Nous avons une politique à la petite semaine, sans vrai programme seulement au coup par coup en essayant de faire face au plus urgent. L’exemple des SDF dont on découvre presque maintenant leur misère alors que plus de 200 sont morts dans la rue depuis le début de l’année, quel honte pour notre pays, Et l’on voit maintenant Christine Boutin s’en émouvoir et Sarkozy de dire à la télé que le respect des droits et des pensées de l’homme ne peuvent être transigés, il faut donc les laisser crever !!!!

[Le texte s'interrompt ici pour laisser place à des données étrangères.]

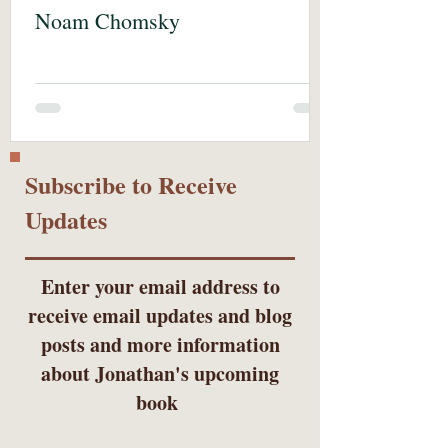
Noam Chomsky
Subscribe to Receive
Updates
Enter your email address to
receive email updates and blog
posts and more information
about Jonathan's upcoming
book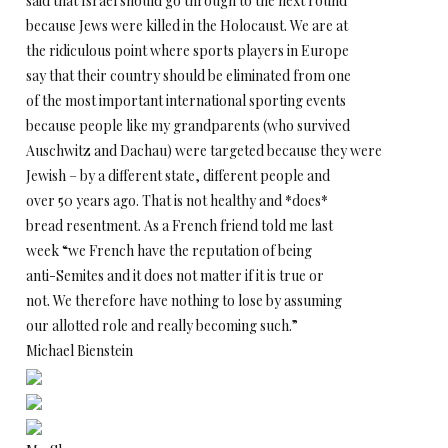
said that Israel should go through to the next round
because Jews were killed in the Holocaust. We are at
the ridiculous point where sports players in Europe
say that their country should be eliminated from one
of the most important international sporting events
because people like my grandparents (who survived
Auschwitz and Dachau) were targeted because they were
Jewish – by a different state, different people and
over 50 years ago. That is not healthy and *does*
bread resentment. As a French friend told me last
week “we French have the reputation of being
anti-Semites and it does not matter if it is true or
not. We therefore have nothing to lose by assuming
our allotted role and really becoming such.”
Michael Bienstein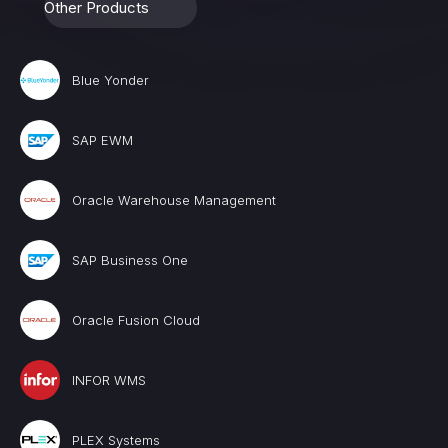
Other Products
Blue Yonder
SAP EWM
Oracle Warehouse Management
SAP Business One
Oracle Fusion Cloud
INFOR WMS
PLEX Systems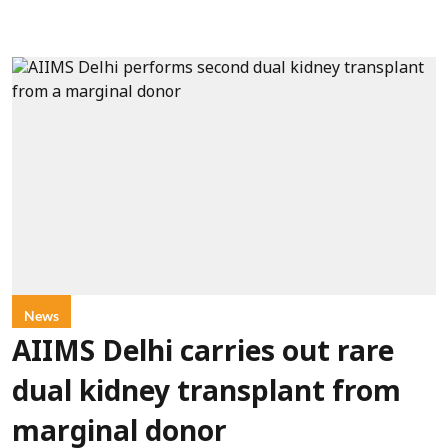
News
AIIMS Delhi carries out rare
dual kidney transplant from
marginal donor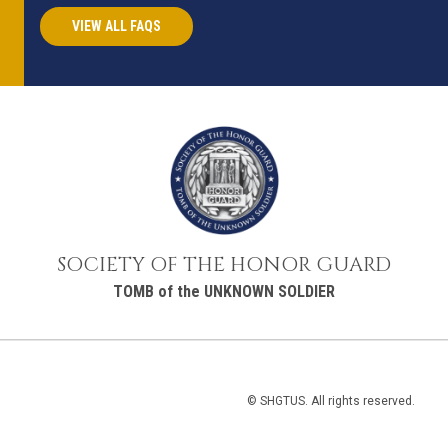
VIEW ALL FAQS
SOCIETY OF THE HONOR GUARD
TOMB of the UNKNOWN SOLDIER
© SHGTUS. All rights reserved.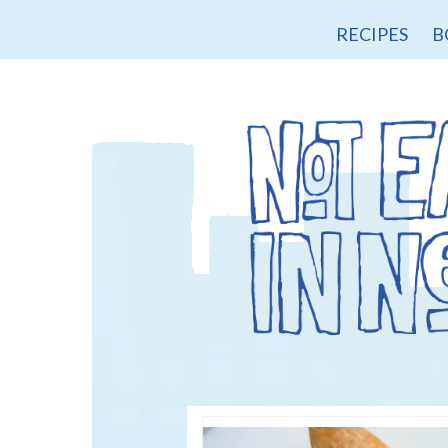
RECIPES
B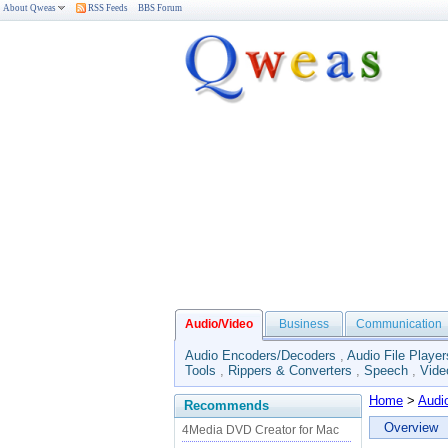
About Qweas
RSS Feeds
BBS Forum
Audio/Video
Business
Communication
Audio Encoders/Decoders
,
Audio File Player
Tools
,
Rippers & Converters
,
Speech
,
Vide
Home
>
Audi
Recommends
Overview
4Media DVD Creator for Mac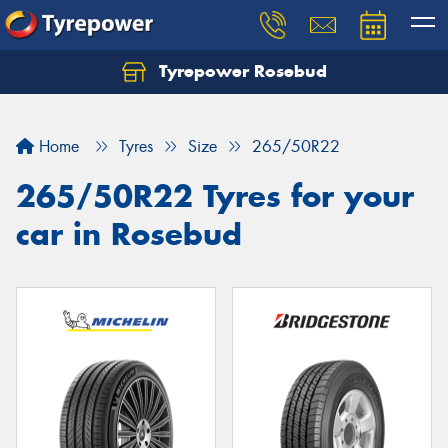
Tyrepower Rosebud
Home
Tyres
Size
265/50R22
265/50R22 Tyres for your
car in Rosebud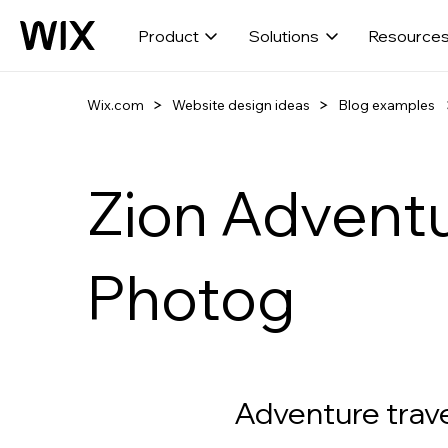
Product
Solutions
Resource
Wix.com
Website design ideas
Blog examples
Zion Advent
Photog
Adventure trav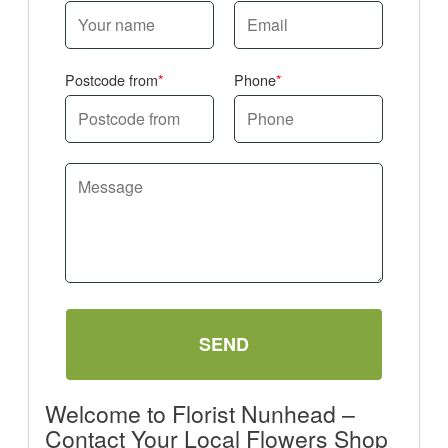
Postcode from
Phone
SEND
Welcome to Florist Nunhead –
Contact Your Local Flowers Shop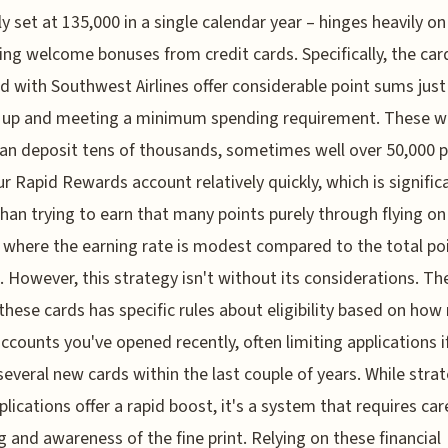
ly set at 135,000 in a single calendar year – hinges heavily on
ing welcome bonuses from credit cards. Specifically, the car
ted with Southwest Airlines offer considerable point sums just
g up and meeting a minimum spending requirement. These 
can deposit tens of thousands, sometimes well over 50,000 p
ur Rapid Rewards account relatively quickly, which is signific
than trying to earn that many points purely through flying on
, where the earning rate is modest compared to the total po
 However, this strategy isn't without its considerations. Th
these cards has specific rules about eligibility based on ho
accounts you've opened recently, often limiting applications i
everal new cards within the last couple of years. While strat
plications offer a rapid boost, it's a system that requires car
g and awareness of the fine print. Relying on these financial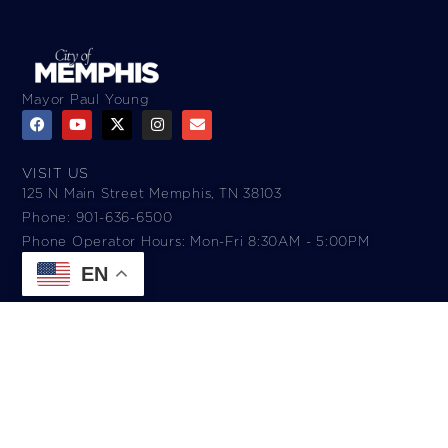
Mayor Paul Young
VISIT US
125 N Main Street Memphis, TN 38103
Phone: 901-636-6500
Phone Operator Hours: Mon-Fri 8:30AM - 5:00PM​
EN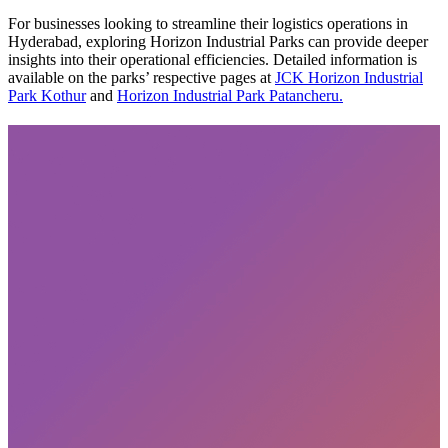
For businesses looking to streamline their logistics operations in
Hyderabad, exploring Horizon Industrial Parks can provide deeper
insights into their operational efficiencies. Detailed information is
available on the parks’ respective pages at
JCK Horizon Industrial
Park Kothur
and
Horizon Industrial Park Patancheru.
Subscribe
privacy policy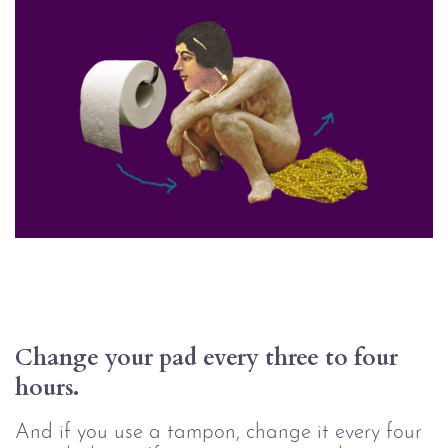
Change your pad every three to four 
hours.
And if you use a tampon, change it every four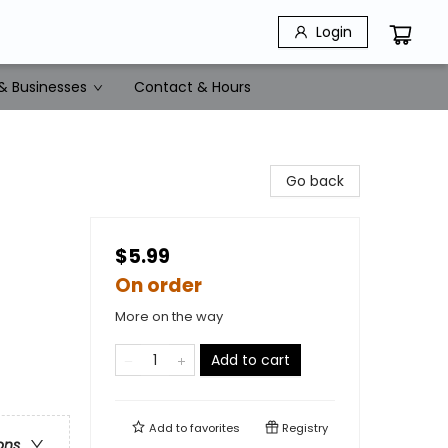
Login
& Businesses
Contact & Hours
Go back
$5.99
On order
More on the way
Add to cart
Add to
favorites
Registry
ons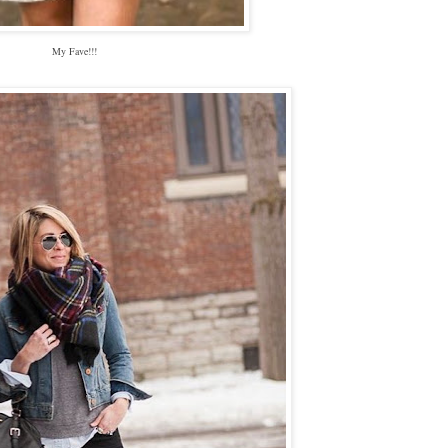
My Fave!!!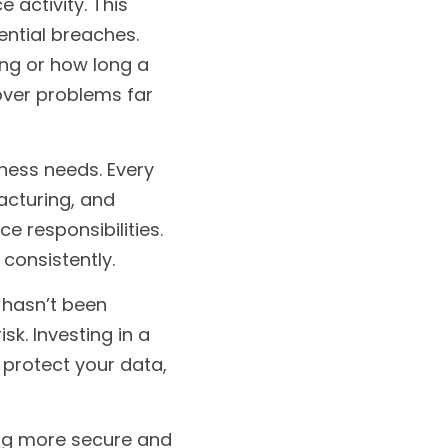
activity. This 
ntial breaches. 
ng or how long a 
over problems far 
iness needs. Every 
acturing, and 
 responsibilities. 
consistently.
 hasn’t been 
k. Investing in a 
protect your data, 
ing more secure and 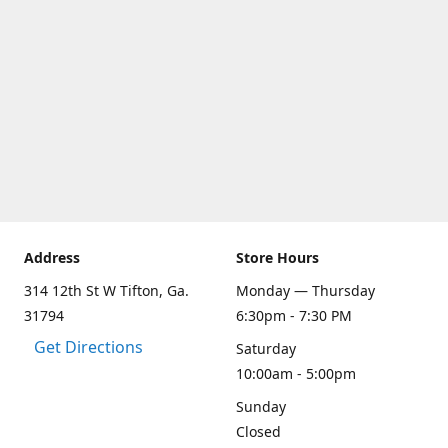
Address
Store Hours
314 12th St W Tifton, Ga.
Monday — Thursday
31794
6:30pm - 7:30 PM
Get Directions
Saturday
10:00am - 5:00pm
Sunday
Closed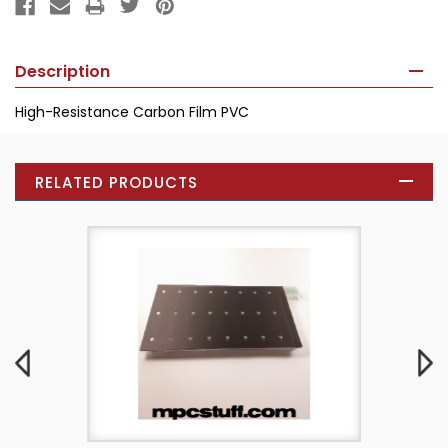
Description
High-Resistance Carbon Film PVC
RELATED PRODUCTS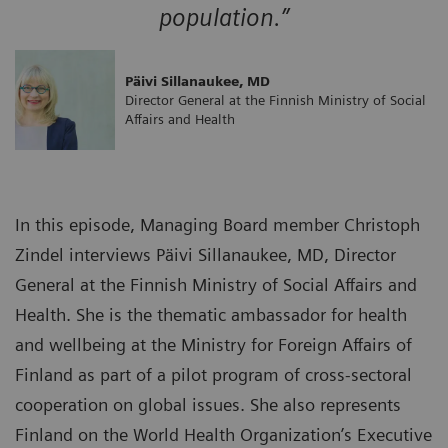
population.”
Päivi Sillanaukee, MD
Director General at the Finnish Ministry of Social
Affairs and Health
In this episode, Managing Board member Christoph
Zindel interviews Päivi Sillanaukee, MD, Director
General at the Finnish Ministry of Social Affairs and
Health. She is the thematic ambassador for health
and wellbeing at the Ministry for Foreign Affairs of
Finland as part of a pilot program of cross-sectoral
cooperation on global issues. She also represents
Finland on the World Health Organization’s Executive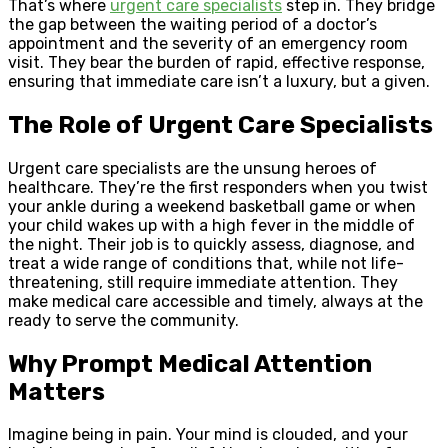
That’s where
urgent care specialists
step in. They bridge
the gap between the waiting period of a doctor’s
appointment and the severity of an emergency room
visit. They bear the burden of rapid, effective response,
ensuring that immediate care isn’t a luxury, but a given.
The Role of Urgent Care Specialists
Urgent care specialists are the unsung heroes of
healthcare. They’re the first responders when you twist
your ankle during a weekend basketball game or when
your child wakes up with a high fever in the middle of
the night. Their job is to quickly assess, diagnose, and
treat a wide range of conditions that, while not life-
threatening, still require immediate attention. They
make medical care accessible and timely, always at the
ready to serve the community.
Why Prompt Medical Attention
Matters
Imagine being in pain. Your mind is clouded, and your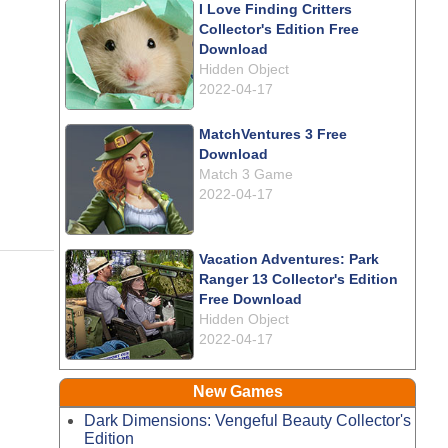
I Love Finding Critters
Collector's Edition Free
Download
Hidden Object
2022-04-17
MatchVentures 3 Free
Download
Match 3 Game
2022-04-17
Vacation Adventures: Park
Ranger 13 Collector's Edition
Free Download
Hidden Object
2022-04-17
New Games
Dark Dimensions: Vengeful Beauty Collector's
Edition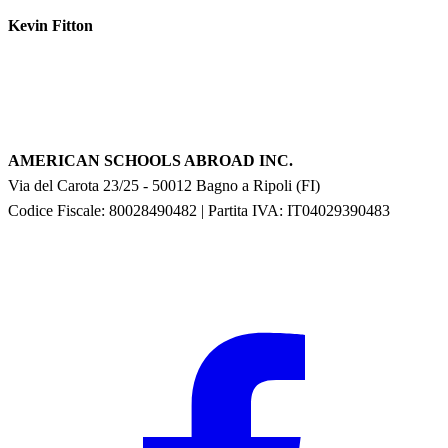
Kevin Fitton
AMERICAN SCHOOLS ABROAD INC.
Via del Carota 23/25
-
50012
Bagno a Ripoli
(
FI
)
Codice Fiscale: 80028490482
|
Partita IVA:
IT04029390483
F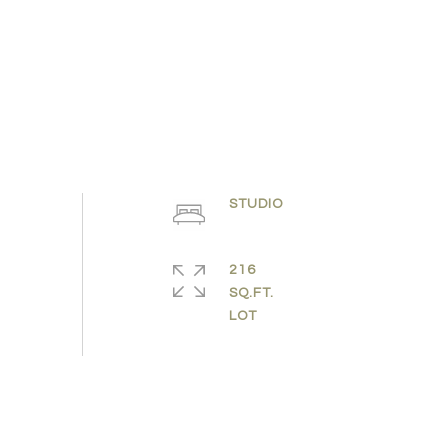
STUDIO
216
SQ.FT.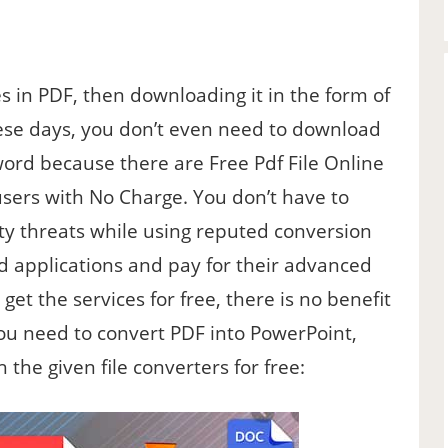
in PDF, then downloading it in the form of
hese days, you don’t even need to download
 word because there are Free Pdf File Online
users with No Charge. You don’t have to
ty threats while using reputed conversion
d applications and pay for their advanced
get the services for free, there is no benefit
you need to convert PDF into PowerPoint,
 the given file converters for free:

Un homme et sa politique celle de l’argent qui à son âge n’a pas encore compris qu’un pays c'est  un tout. Un pays ou l’on meurt dans la rue ou le bois de Vincennes est un mouroir, ou l’on fait des réformes dans une situation mondiale économique fragile pour je ne sais quel objectif alors qu’il faut agir avec prudence. Pierre Bérégovoy disait que la gestion de la France revenait à faire du fil de ferrisme tant étaient délicats les compromis budgétaires. Dans ces conditions on ne fait pas ce bouclier fiscal, on ne bouleverse pas la télévision Française alors que justement c’est la droite qui en à fait la privatisation de l’ORTF quelle nécessité y avait-il de tout chambouler. Et cette privatisation de la poste mise en stand-by à quoi sert-elle sinon à faire faire des profits à des groupes d’actionnaires, le courrier sera t-il mieux distribué non alors ?

Ces personnes au chômage technique comment vivent-elles cette période même si pour certaines leur rémunération reste inchangée. Et celles qui ont perdu définitivement leur emploi, quelles perspectives ont elles de retrouver du travail dans cette situation alors que d’autres en recherchent depuis plusieurs mois voire des années. Elles ne sont pour rien dans cette crise dont profite le patronat pour dégraisser, elles payent comme nous tous les abus du capitalisme tant prôné par Sarkozy. En outre tout augmente, il n’y a plus aucun frein à l’escalade des prix, plus aucune régulation, chacun fait ce qu’il veut pour gagner de l’argent, le gouvernement perd pieds, il ne sait plus comment faire on ne l’entend plus, il est dépassé par ses réformes et il créé des taxes les unes après les autres.

On semble se consoler en évoquant des départs volontaires comme si ce n’était rien, on a réussit à banaliser le chômage, ils partent volontairement, mais après il faut vivre et qui paye, nous tous qui avons déjà beaucoup de mal pour vivre.